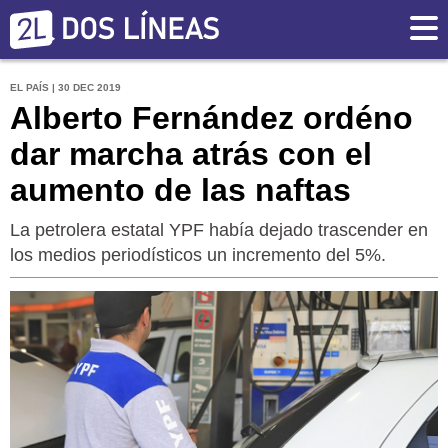
EL PAÍS | 30 DEC 2019
Alberto Fernández ordéno
dar marcha atrás con el
aumento de las naftas
La petrolera estatal YPF había dejado trascender en
los medios periodísticos un incremento del 5%.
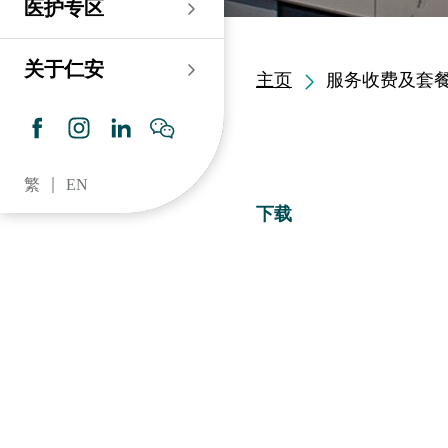
医护专区
老人科
耳鼻喉科
伤口及造口专科护理服
务
仁安心脏中心
血液及血液肿瘤科
儿科
关于仁安
主页
服务收费及套
药房​
内分泌及糖尿专科诊
所
脑神经内科
牙科
仁安肾科透析中心
皮肤及性病科
普通科 / 家庭医学
繁
EN
仁安眼科中心
感染及传染病科
心理卫生服务 / 精神科
下载
仁安听觉中心
深切治療科
放射科 / 医疗造影
仁安骨科及创伤中心
病理科
仁安医院牙科中心
麻醉科
仁安整形及美容综合
专科中心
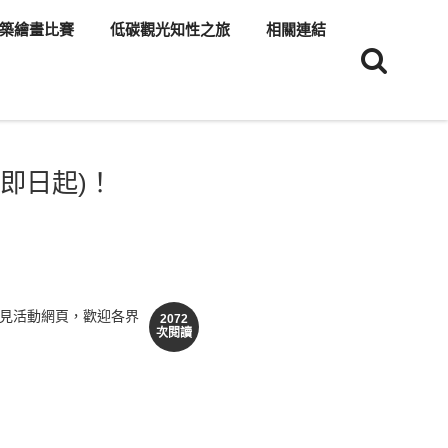
築繪畫比賽
低碳觀光知性之旅
相關連結
即日起)！
詳見活動網頁，歡迎各界
2072
次閱讀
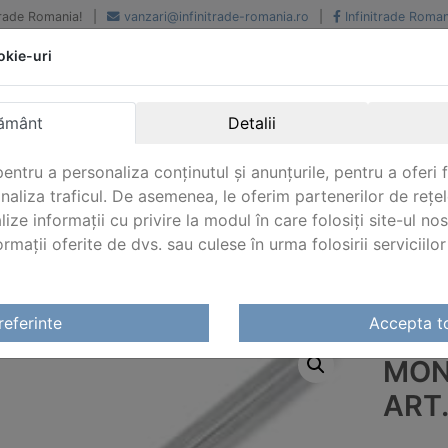
iTrade Romania!
|
vanzari@infinitrade-romania.ro
|
Infinitrade Roman
okie-uri
Peste 500 de furnizori.
Peste 800 de clienti de
renume
Livrari din stoc intern s
National si international
extern
ământ
Detalii
entru a personaliza conținutul și anunțurile, pentru a oferi f
analiza traficul. De asemenea, le oferim partenerilor de rețel
lize informații cu privire la modul în care folosiți site-ul no
mații oferite de dvs. sau culese în urma folosirii serviciilor 
noxidabil
/
Accesorii nautice
/
Cabluri inox si accesorii
/
Ter
referinte
Accepta t
MON
ART.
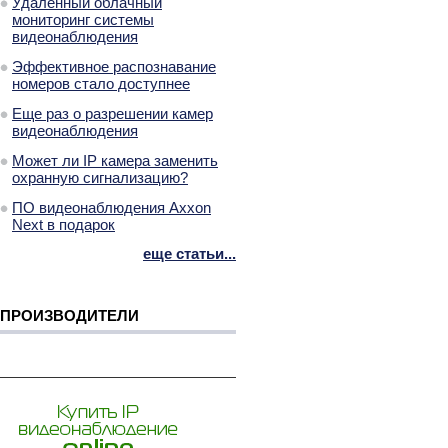
Удаленный облачный
мониторинг системы
видеонаблюдения
Эффективное распознавание
номеров стало доступнее
Еще раз о разрешении камер
видеонаблюдения
Может ли IP камера заменить
охранную сигнализацию?
ПО видеонаблюдения Axxon
Next в подарок
еще статьи...
ПРОИЗВОДИТЕЛИ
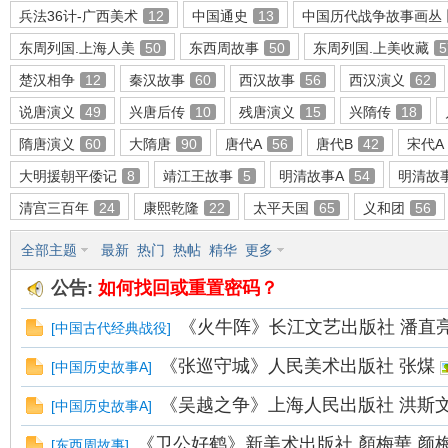
兵法36计-广西美术
12
中国通史
13
中国历代战争故事画丛
东周列国.上海人美
50
东西周故事
50
东周列国.上美收藏
5
楚汉相争
12
秦汉故事
60
西汉故事
56
西汉演义
62
环
说唐演义
49
兴唐后传
10
残唐演义
15
兴隋传
18
隋唐演义
60
大隋唐
90
唐代A
56
唐代B
42
宋代A
大明援朝平倭记
8
靖江王故事
5
明清故事A
54
明清故
清宫三百年
24
康熙乾隆
22
太平天国
65
义和团
56
全部主题
最新
热门
热帖
精华
更多
公告:
如何找回或重置密码？
画
《火牛阵》长江文艺出版社 潘直
[
中国古代经典战役
]
《张巡守城》人民美术出版社 张煤
[
中国历史故事A
]
《吴越之争》上海人民出版社 洪斯文
[
中国历史故事A
]
《卫公好鹤》新美术出版社 顏梅華 颜
[
东西周故事
]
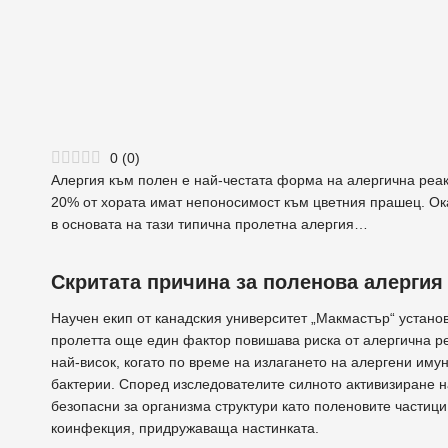
0
(
0
)
Алергия към полен е най-честата форма на алергична реа
20% от хората имат непоносимост към цветния прашец. Оказ
в основата на тази типична пролетна алергия…
Скритата причина за поленова алергия
Научен екип от канадския университет „Макмастър“ установ
пролетта още един фактор повишава риска от алергична реа
най-висок, когато по време на излагането на алергени иму
бактерии. Според изследователите силното активизиране 
безопасни за организма структури като поленовите частици.
коинфекция, придружаваща настинката.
◆ ◆ ◆ ◆ ◆
## Exercise objective
Check each line of the records for the word "алергична" and extract those that contain it.

## Task result
Алергия към полен е най-честата форма на алергична реа
пролетта още един фактор повишава риска от алергична реа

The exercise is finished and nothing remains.